Then a combination of things happened that resulted in charges being brought
against Kozachenko and an about-face in Ukraine's expansionist grain-trading
policies.
First, a cold December brought a procession of record lows that withered
what had been hardy fields of winter wheat. It was soon evident that the
2003-04 wheat crop would be drastically reduced. This, in and of itself, was
no great problem since Ukraine's state reserves had substantial quantities
of wheat that could be released to the market to make up for any shortfalls
before the short but adequate new crop arrived in July and August 2003.
During his tenure as vice prime minister for the agricultural sector,
Kozachenko, an English-speaking, internationally oriented agricultural
entrepreneur, had not only overseen two bumper grain crops, he had made
decisions that got surplus grain to international markets. More importantly
to the growing number of corporate and individual private farmers,
Kozachenko made decisions that assured that more cash was delivered
directly to the producers than at any time in Ukrainian history.

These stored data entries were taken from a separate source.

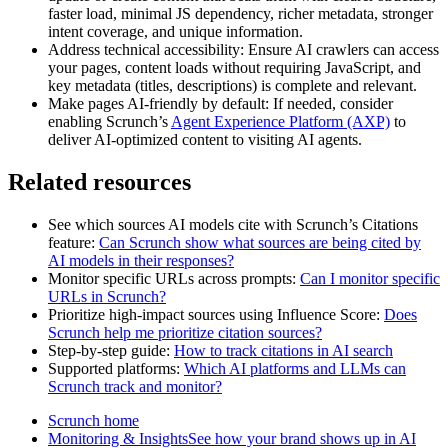
faster load, minimal JS dependency, richer metadata, stronger
intent coverage, and unique information.
Address technical accessibility: Ensure AI crawlers can access
your pages, content loads without requiring JavaScript, and
key metadata (titles, descriptions) is complete and relevant.
Make pages AI‑friendly by default: If needed, consider
enabling Scrunch’s
Agent Experience Platform (AXP)
to
deliver AI‑optimized content to visiting AI agents.
Related resources
See which sources AI models cite with Scrunch’s Citations
feature:
Can Scrunch show what sources are being cited by
AI models in their responses?
Monitor specific URLs across prompts:
Can I monitor specific
URLs in Scrunch?
Prioritize high‑impact sources using Influence Score:
Does
Scrunch help me prioritize citation sources?
Step‑by‑step guide:
How to track citations in AI search
Supported platforms:
Which AI platforms and LLMs can
Scrunch track and monitor?
Scrunch home
Monitoring & InsightsSee how your brand shows up in AI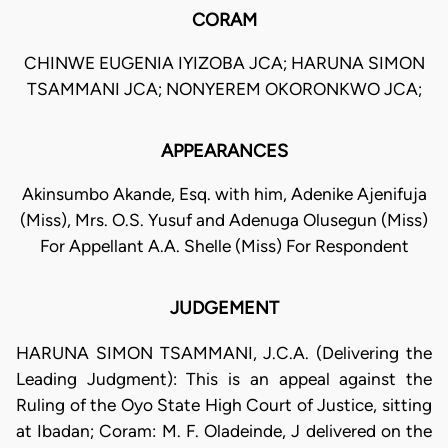
CORAM
CHINWE EUGENIA IYIZOBA JCA; HARUNA SIMON
TSAMMANI JCA; NONYEREM OKORONKWO JCA;
APPEARANCES
Akinsumbo Akande, Esq. with him, Adenike Ajenifuja
(Miss), Mrs. O.S. Yusuf and Adenuga Olusegun (Miss)
For Appellant A.A. Shelle (Miss) For Respondent
JUDGEMENT
HARUNA SIMON TSAMMANI, J.C.A. (Delivering the
Leading Judgment): This is an appeal against the
Ruling of the Oyo State High Court of Justice, sitting
at Ibadan; Coram: M. F. Oladeinde, J delivered on the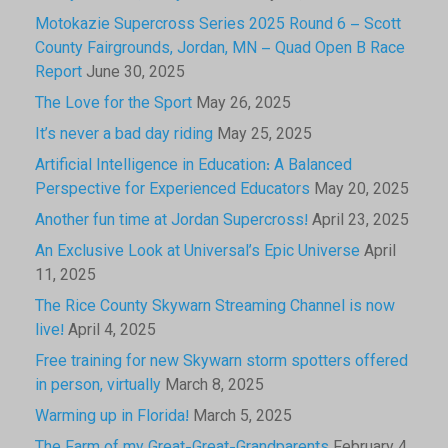
Motokazie Supercross Series 2025 Round 6 – Scott
County Fairgrounds, Jordan, MN – Quad Open B Race
Report
June 30, 2025
The Love for the Sport
May 26, 2025
It’s never a bad day riding
May 25, 2025
Artificial Intelligence in Education: A Balanced
Perspective for Experienced Educators
May 20, 2025
Another fun time at Jordan Supercross!
April 23, 2025
An Exclusive Look at Universal’s Epic Universe
April
11, 2025
The Rice County Skywarn Streaming Channel is now
live!
April 4, 2025
Free training for new Skywarn storm spotters offered
in person, virtually
March 8, 2025
Warming up in Florida!
March 5, 2025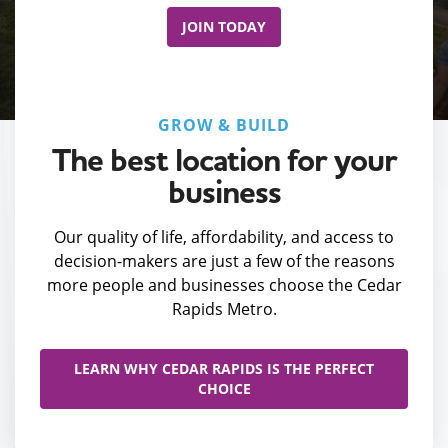
JOIN TODAY
GROW & BUILD
The best location for your
business
Our quality of life, affordability, and access to
decision-makers are just a few of the reasons
more people and businesses choose the Cedar
Rapids Metro.
LEARN WHY CEDAR RAPIDS IS THE PERFECT
CHOICE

Farmers who have money of their own, independent of decisions by regional
and district authorities, tend to think independently. That unnerved the
political powers. In the past, the agricultural sector - and with it most of
Ukraine's countryside - had been subjugated to local office-holders, and
thus easily dragooned into its usual position as the most dependable part of
the administrative resource.
There is a broad consensus in the agricultural sector that this is what
brought the wrath of high political forces on Kozachenko as plans were put
in place for the upcoming presidential election. An agrarian sector that
thought for itself was an unacceptable outcome, and the man who made it
possible would have to pay the price.
There is, however, an even more sinister side to this matter. Others in the
power structure, seeing the grain trade so successful and profitable,
determined that the most hated element in the old ag structure, Khlib
Ukrainy, should be used as a force to put the sector firmly back under state
control.
Kozachenko is now engaged in the laborious task of examining the numerous
volumes of material that prosecutors have amassed against him. Independent
legal sources familiar with the case say that the volumes of so-called
evidence appear to contain nothing to support criminal charges. The accused
says that all he wants is for the trial to get underway - in public, with
the press free to cover it fully.
If there is any justice in Ukraine, Leonid Kozachenko will remain free and
will, after his acquittal, be able to begin rebuilding his life and
business, rather than sweltering in the fetid, six-man cell in Podil where
he was kept for so long.
As for those who engineered recent events in the agriculture sector, in
particular the misguided prosecution of Kozachenko, one can only hope that
their trial and judgment will come sooner rather than later.